Keywords: Dopamine active transporter, impulsivity, Internet addiction, met5 allele, met7 allele, methylation loci

How to cite this article:
Cerniglia L, Cimino S, Lodha P, Karia S, Desousa A. An exploratory study on the psychological and epigenetic correlates of internet addiction. Ann Indian Psychiatry 2021;5:57-60

How to cite this URL:
Cerniglia L, Cimino S, Lodha P, Karia S, Desousa A. An exploratory study on the psychological and epigenetic correlates of internet addiction.
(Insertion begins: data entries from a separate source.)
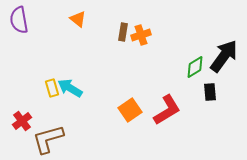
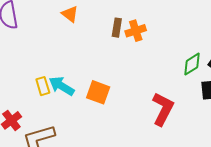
orange square: (130, 110) -> (98, 92), moved, turned -35
red L-shape: (167, 110) -> (163, 109), turned -32

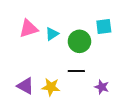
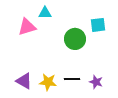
cyan triangle: (52, 34) -> (45, 13), moved, turned 32
black line: (76, 71) -> (72, 79), moved

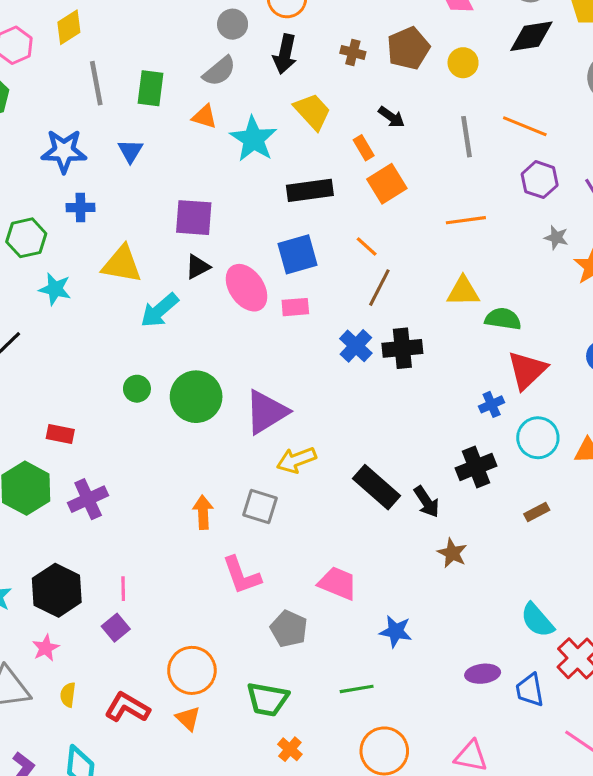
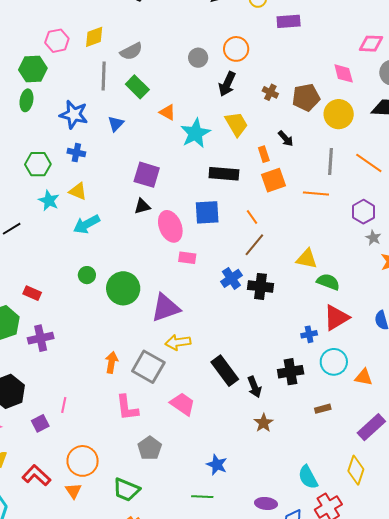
yellow circle: (463, 63) -> (339, 114), size x1.5
gray semicircle: (219, 71) -> (131, 51), moved
green rectangle: (151, 88) -> (137, 87), turned -65
purple hexagon: (540, 180) -> (364, 212), moved
orange line: (466, 220) -> (316, 193), moved
yellow triangle: (122, 264) -> (78, 191), moved, size x0.7
pink rectangle: (295, 307) -> (187, 258), moved
cyan arrow: (160, 310) -> (86, 224), moved
gray square: (260, 506) -> (148, 367), size x1.4
pink trapezoid: (338, 583) -> (183, 404), moved
pink line: (123, 589) -> (64, 405), moved
green line: (357, 689) -> (202, 497), moved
Ann Indian Psychiatry [serial online] 2021 [cited 2022 Sep 30];5:57-60. Available from: https://www.anip.co.in/text.asp?2021/5/1/64/311032

  Introduction Top

Half of the world's population has access to the Internet and uses it for entertainment, work, social interaction, and several other purposes.[1] Although the Web has been originally intended to simplify and improve everyday life, according to Griffiths' definition of “;technological addictions,”[2] research has widely reported negative consequences due to its excessive and/or maladaptive use.[3] These outcomes may include loss of control over the time spent on the Internet, social and relational problems produced by the preference for being online rather than interact in face-to-face activities, impaired school or work results connected with neglecting these realms, and negative health consequences, again associated with a disproportionate time spent online.[4] Problematic Internet use has not so far been defined as clinical diagnosis; rather, it is currently considered as a potentially pathological behavioral pattern characterized by loss of control over the behavior, conflict (internal and interpersonal), preoccupation with the Internet, use of the Web to modify mood, and withdrawal symptoms.[5]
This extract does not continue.